References 1. https://www.pharmacytimes.com/view/tips-tricks-for-staying-up-to-date-with-medical-literature-guidelines-as-a-busy-pharmacist 2. https://ncses.nsf.gov/pubs/nsb202333/publication-output-by-region-country-or-economy-and-by-scientific-field
3. Riley SP, Flowers DW, Swanson BT, Shaffer SM, Cook CE, Brismée JM. ‘Trustworthy’ systematic reviews can only result in meaningful conclusions if the quality of randomized clinical trials and the certainty of evidence improves: an update on the ‘trustworthy’ living systematic review project.
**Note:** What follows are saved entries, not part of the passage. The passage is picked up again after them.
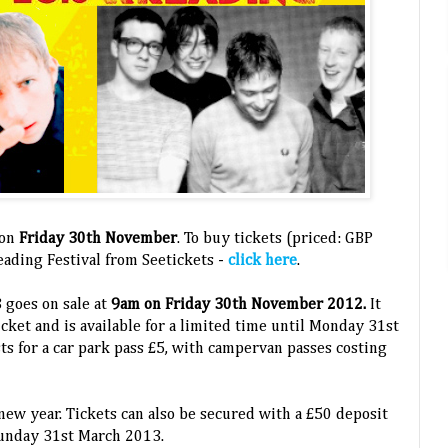
 on
Friday 30th November
. To buy tickets (priced: GBP
ading Festival from Seetickets -
click here
.
3 goes on sale at
9am on Friday 30th November 2012.
It
cket and is available for a limited time until Monday 31st
s for a car park pass £5, with campervan passes costing
 new year. Tickets can also be secured with a £50 deposit
Sunday 31st March 2013.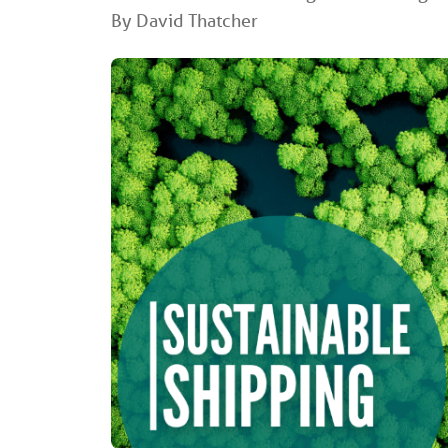
By David Thatcher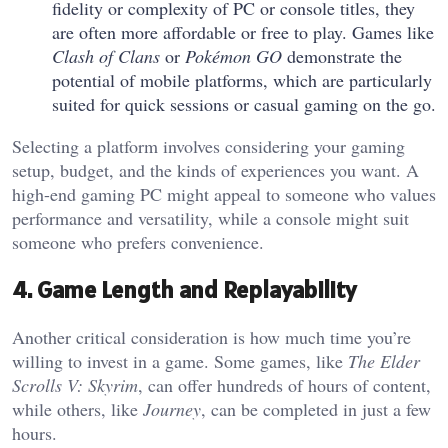
fidelity or complexity of PC or console titles, they
are often more affordable or free to play. Games like
Clash of Clans
or
Pokémon GO
demonstrate the
potential of mobile platforms, which are particularly
suited for quick sessions or casual gaming on the go.
Selecting a platform involves considering your gaming
setup, budget, and the kinds of experiences you want. A
high-end gaming PC might appeal to someone who values
performance and versatility, while a console might suit
someone who prefers convenience.
4. Game Length and Replayability
Another critical consideration is how much time you’re
willing to invest in a game. Some games, like
The Elder
Scrolls V: Skyrim
, can offer hundreds of hours of content,
while others, like
Journey
, can be completed in just a few
hours.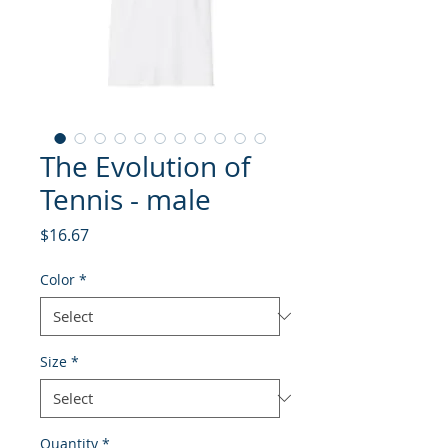
The Evolution of
Tennis - male
Price
$16.67
Color
*
Size
*
Quantity
*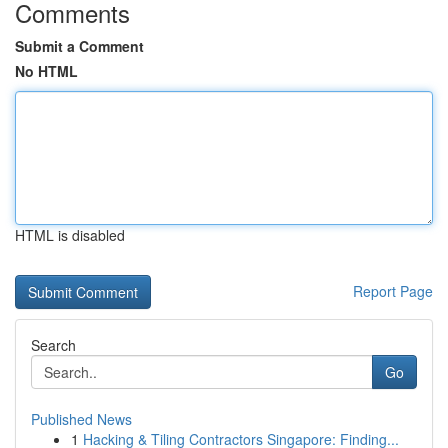
Comments
Submit a Comment
No HTML
HTML is disabled
Report Page
Search
Go
Published News
1
Hacking & Tiling Contractors Singapore: Finding...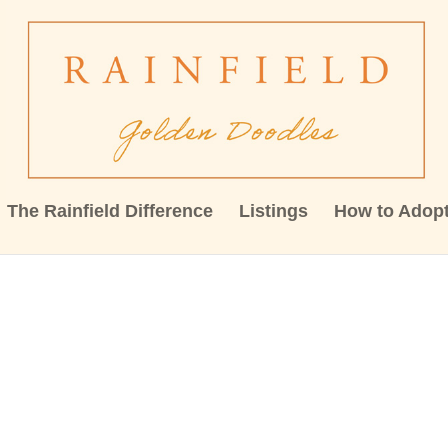
The Rainfield Difference
Listings
How to Adop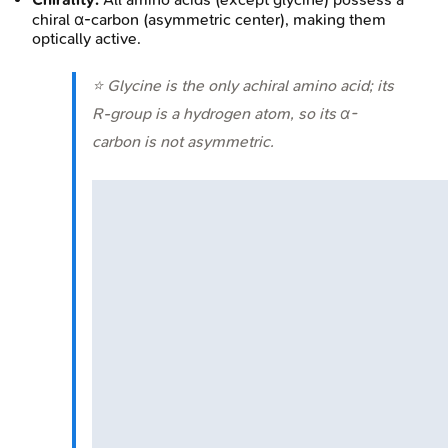
chiral α-carbon (asymmetric center), making them
optically active.
⭐ Glycine is the only achiral amino acid; its
R-group is a hydrogen atom, so its α-
carbon is not asymmetric.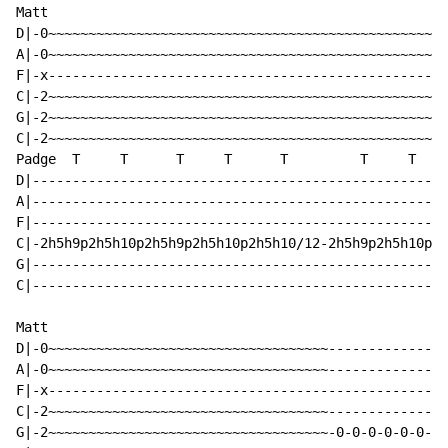
Matt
J Man Manip Ther. 2024 Aug;32(4):363-367.
4. Flowers DW, Swanson BT, Shaffer SM, Clewley DJ, Riley SP. Is there ‘trustworthy’ evidence for using manual therapy to treat patients with shoulder dysfunction?: A systematic review. PLoS One. 2024 Jan 18;19(1):e0297234.
5. Riley SP, Swanson BT, Shaffer SM, Flowers DW, Cook CE, Brismée JM. Why do ‘Trustworthy’ Living Systematic Reviews Matter? J Man Manip Ther. 2023 Aug;31(4):215-219.
6. Kalaycioglu I, Rioux B, Briard JN, Nehme A, Touma L, Dansereau B, Veilleux-Carpentier A, Keezer MR. Inter-rater reliability of risk of bias tools for non-randomized studies. Syst Rev. 2023 Dec 7;12(1):227.
7. Jüni P, Witschi A, Bloch R, Egger M. The Hazards of Scoring the Quality of Clinical Trials for Meta-analysis. JAMA. 1999;282(11):1054–1060. doi:10.1001/jama.282.11.1054.
8. Checklists for systematic reviews and research synthesis. https://jbi.global/sites/default/files/2020-08/Checklist_for_Systematic_Reviews_and_Research_Syntheses.pdf
9. Higgins JPT, Altman DG, Sterne JAC (editors). Chapter 8: https://training.cochrane.org/handbook/current/chapter-08
10. Assessing risk of bias in included studies. In: Higgins JPT, Churchill R, Chandler J, Cumpston MS (editors), Cochrane Handbook for Systematic Reviews of Interventions version 5.2.0 (updated June 2017), Cochrane, 2017. Available from www.training.cochrane.org/handbook.